Başlıkta zikrettiğimiz “sefil” ve “mîzân” tâbirleri, bu yazının asıl konusu da olan Üstad Bediüzzaman’ın şu çarpıcı beyanında geçiyor: “Bence yol ikidir; mizânın (terazinin) iki kefesi gibi. Birinin hiffeti (hafiflemesi), ötekinin sıkletine (ağırlığı hesabına) geçer. Ben tokadımı Antranik ile beraber Enver’e, Venizelos ile beraber Said Halim’e vurmam. Nazarımda vuran da sefildir.” (Sünûhat, s. 67)

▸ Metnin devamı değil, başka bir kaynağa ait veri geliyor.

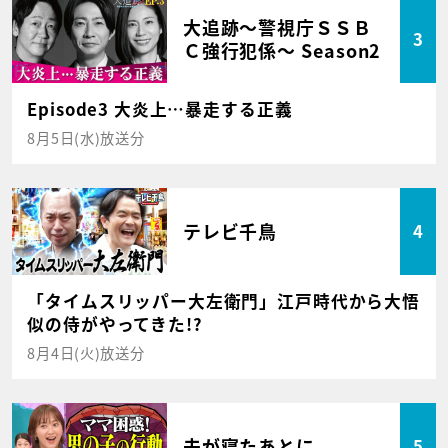
大追跡～警視庁ＳＳＢ
3
Ｃ強行犯係～ Season2
Episode3 大炎上…暴走する正義
8月5日(水)放送分
テレビ千鳥
4
「タイムスリッパー大左衛門」江戸時代から大悟
似の侍がやってきた!?
8月4日(火)放送分
夫が寝たあとに
5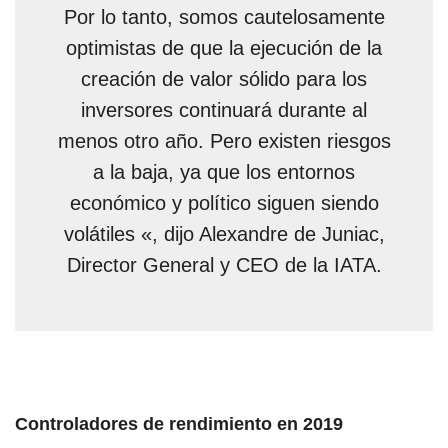
Por lo tanto, somos cautelosamente
optimistas de que la ejecución de la
creación de valor sólido para los
inversores continuará durante al
menos otro año. Pero existen riesgos
a la baja, ya que los entornos
económico y político siguen siendo
volátiles «, dijo Alexandre de Juniac,
Director General y CEO de la IATA.
Controladores de rendimiento en 2019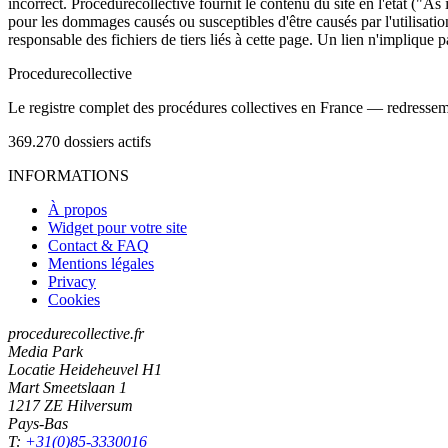
incorrect. Procedurecollective fournit le contenu du site en l'état ("As
pour les dommages causés ou susceptibles d'être causés par l'utilisation
responsable des fichiers de tiers liés à cette page. Un lien n'implique p
Procedure
collective
Le registre complet des procédures collectives en France — redressemen
369.270
dossiers actifs
INFORMATIONS
À propos
Widget pour votre site
Contact & FAQ
Mentions légales
Privacy
Cookies
procedurecollective.fr
Media Park
Locatie Heideheuvel H1
Mart Smeetslaan 1
1217 ZE Hilversum
Pays-Bas
T:
+31(0)85-3330016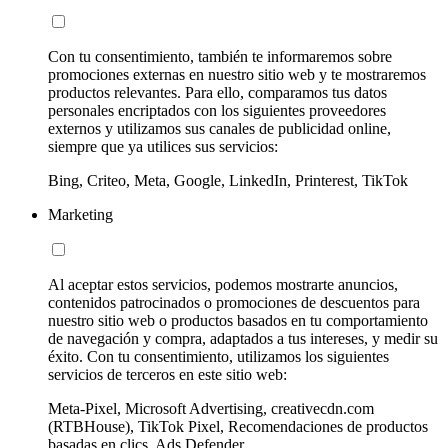
Con tu consentimiento, también te informaremos sobre
promociones externas en nuestro sitio web y te mostraremos
productos relevantes. Para ello, comparamos tus datos
personales encriptados con los siguientes proveedores
externos y utilizamos sus canales de publicidad online,
siempre que ya utilices sus servicios:
Bing, Criteo, Meta, Google, LinkedIn, Printerest, TikTok
Marketing
Al aceptar estos servicios, podemos mostrarte anuncios,
contenidos patrocinados o promociones de descuentos para
nuestro sitio web o productos basados en tu comportamiento
de navegación y compra, adaptados a tus intereses, y medir su
éxito. Con tu consentimiento, utilizamos los siguientes
servicios de terceros en este sitio web:
Meta-Pixel, Microsoft Advertising, creativecdn.com
(RTBHouse), TikTok Pixel, Recomendaciones de productos
basadas en clics, Ads Defender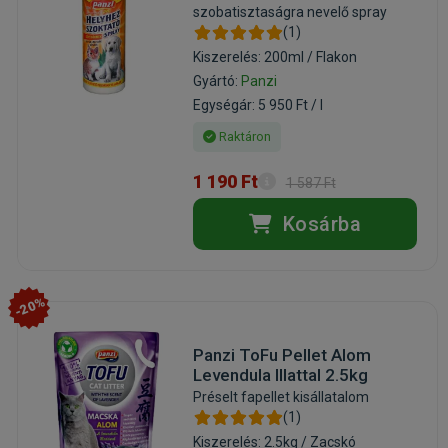
szobatisztaságra nevelő spray
(1)
Kiszerelés: 200ml / Flakon
Gyártó:
Panzi
Egységár: 5 950 Ft / l
Raktáron
1 190 Ft
1 587 Ft
Kosárba
-20%
Panzi ToFu Pellet Alom
Levendula Illattal 2.5kg
Préselt fapellet kisállatalom
(1)
Kiszerelés: 2.5kg / Zacskó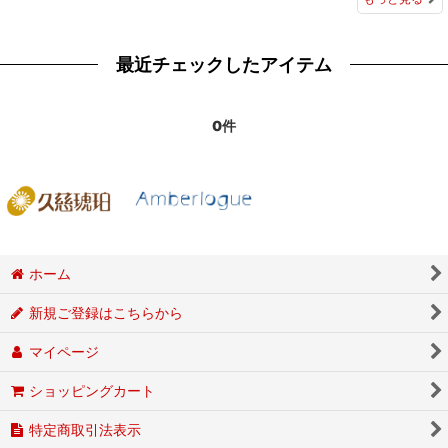
最近チェックしたアイテム
0件
ホーム
新規ご登録はこちらから
マイページ
ショッピングカート
特定商取引法表示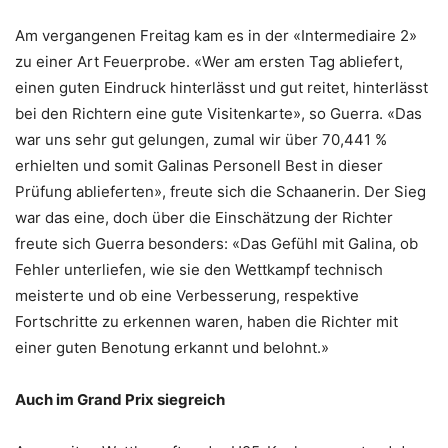
Am vergangenen Freitag kam es in der «Intermediaire 2»
zu einer Art Feuerprobe. «Wer am ersten Tag abliefert,
einen guten Eindruck hinterlässt und gut reitet, hinterlässt
bei den Richtern eine gute Visitenkarte», so Guerra. «Das
war uns sehr gut gelungen, zumal wir über 70,441 %
erhielten und somit Galinas Personell Best in dieser
Prüfung ablieferten», freute sich die Schaanerin. Der Sieg
war das eine, doch über die Einschätzung der Richter
freute sich Guerra besonders: «Das Gefühl mit Galina, ob
Fehler unterliefen, wie sie den Wettkampf technisch
meisterte und ob eine Verbesserung, respektive
Fortschritte zu erkennen waren, haben die Richter mit
einer guten Benotung erkannt und belohnt.»
Auch im Grand Prix siegreich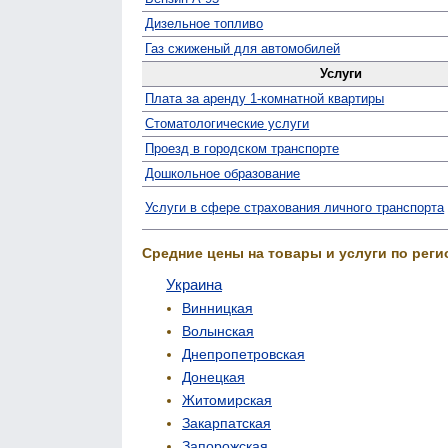
Дизельное топливо
Газ сжиженый для автомобилей
Услуги
Плата за аренду 1-комнатной квартиры
Стомато­логические услуги
Проезд в городском транспорте
Дошкольное образование
Услуги в сфере страхования личного транспорта
Средние цены на товары и услуги по реги
Украина
Винницкая
Волынская
Днепропетровская
Донецкая
Житомирская
Закарпатская
Запорожская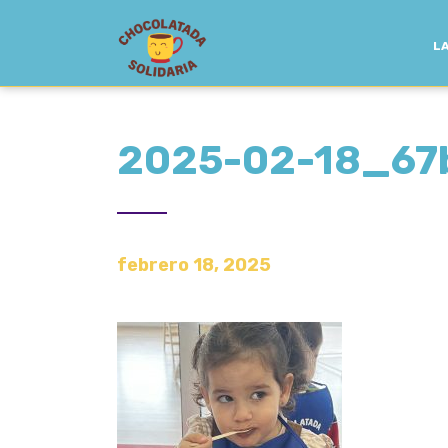
LA
2025-02-18_6
febrero 18, 2025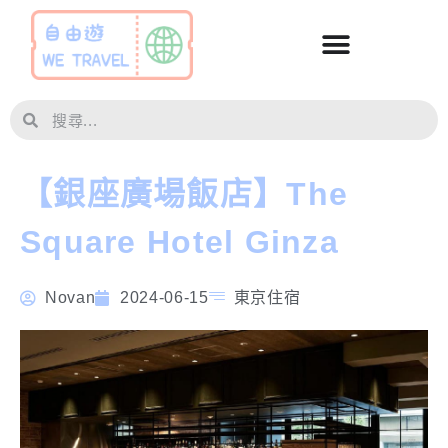
【銀座廣場飯店】The
Square Hotel Ginza
Novan
2024-06-15
東京住宿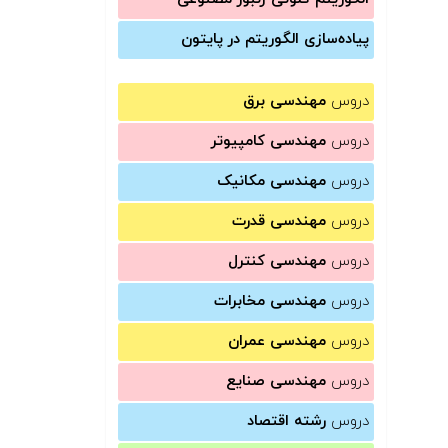
پیاده‌سازی الگوریتم در پایتون
دروس
مهندسی برق
دروس
مهندسی کامپیوتر
دروس
مهندسی مکانیک
دروس
مهندسی قدرت
دروس
مهندسی کنترل
دروس
مهندسی مخابرات
دروس
مهندسی عمران
دروس
مهندسی صنایع
دروس
رشته اقتصاد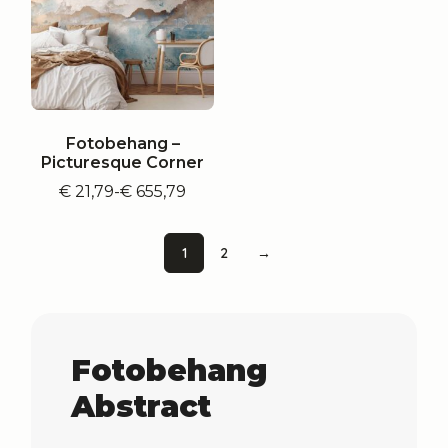
Fotobehang –
Picturesque Corner
€
21,79
-
€
655,79
Prijsklasse:
€ 21,79
tot
1
2
→
€ 655,79
Fotobehang
Abstract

İşte, Hazret-i Üstad’ın Mütareke döneminde (1918-22) sarf etmiş olduğu bu harikulâde muvâzeneli sözünü, bazı muvazenesizler tutup günümüzün “yalana dolanmış” politik virajlarına taşıyarak, onların adeta çöplüğe dönmüş muzahrefâtlı siyasetine âlet etmeye çalışıyor.
İşte bir misâl: Tıpkı 12 Eylül Darbesi döneminde olduğu gibi, bugün yine “meşveretin ruhu”ndan uzak ve fakat “itibarlı şahıs odaklı” hareket eden aynı kulvardaki adamlar tarafından dolaşıma sokulan “güncel yorum”lardan biri aynen aşağıdaki gibidir: “Evet, mizan bellidir. Terazinin iki gözü vardır, bir üçüncüsü yoktur. Evet, bizler bu işin ciddiyetini müdrikiz. Bu görev ve sorumluluğun şuuru içindeyiz. Bu mananın tahakkuku için fert fert elimizden gelen bütün gayreti sergileyecek, 16 Nisan’daki referandumda EVET diyecek, devletin yanında olacak, millî ve manevî seferberliğimizi efkâr-ı ammeye göstereceğiz.”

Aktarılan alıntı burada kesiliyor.